Recently, I learned a neat trick. Once I work for 7 ½ minutes on a case, I can stop what I’m doing and spend the next 7 ½ minutes reading weblogs. Due to the rounding effect and the minimum billing increment, I still get to bill 15 minutes to the case. By working all day like this, I can work for half the day and read weblogs for half the day and still bill as many hours as I was billing at the old firm. Do you think this practice is ethical?
Signed, Feeling Ill at Ease in Illinois
Dear Feeling Ill at Ease:
Ethical? Probably not. But more importantly, you’re spending way too much time reading weblogs. If you’re going to cheat your clients by taking half-day reading breaks, you should at least be reading the Great Books. I suggest you start with Plato and move on to Aristotle. By the time you’ve made it through Nicomachean Ethics, you might be able to answer your time-keeping questions without having to seek help from a weblog author.
What will you learn when you read Aristotle? The first thing you’ll learn is that the goal of ethics is to determine the most efficient means of achieving happiness. But what is happiness? According to Aristotle, it’s making your life consistent with certain important virtues. Which virtues? Oh, c’mon. Enough with the questions. Let’s be honest: Aristotle is a bore. Let’s talk about you—the lawyer who's cheating his clients. Now that’s a topic. After all, in cheating your clients, you’re also cheating yourself. Doesn’t getting ahead at your law firm depend on billing more hours than everyone else? Rather than reading for 7 ½ minutes out of every 15, I suggest that you pick up an entirely separate file. Work on it for 7 ½ minutes, which will allow you to bill for another .25 hours. If you keep this up all day, you can bill 16 hours in every 8 hours. If you cut the time you spend on each file down to 5 minutes, you can bill an astounding 24 hours in every 8 hours. Amazing, isn’t it?

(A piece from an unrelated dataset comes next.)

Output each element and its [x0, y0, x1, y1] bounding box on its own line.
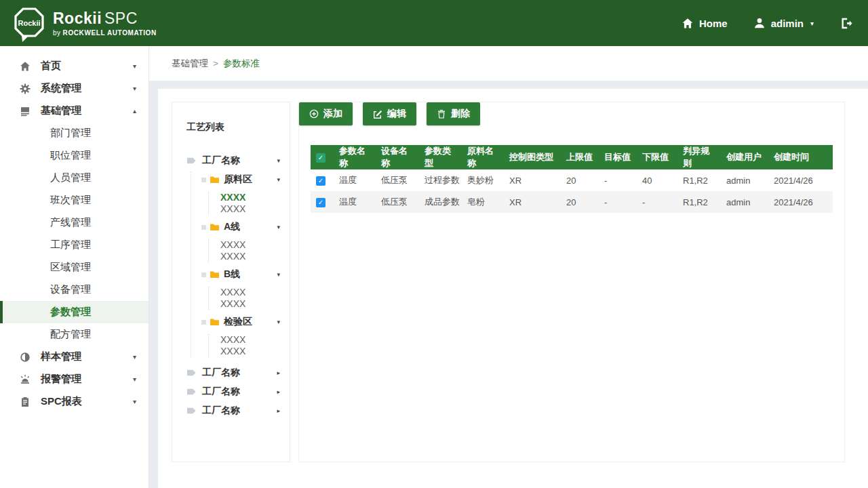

While I’m not able to condone this sort of activity, you have to be pretty good at math to figure out what you’re doing wrong. You’ll be happy to hear that most ethicists are poor mathematicians. It means that once you’re brought up on ethics charges, all you need to do to defend yourself is to ramble on and on about the math. If your rambling is anything like this post, your interrogators will become so confused that they’ll let you off out of sheer frustration. Good luck, and if you decide to ignore my advice and read weblogs anyway, be sure to keep reading this one.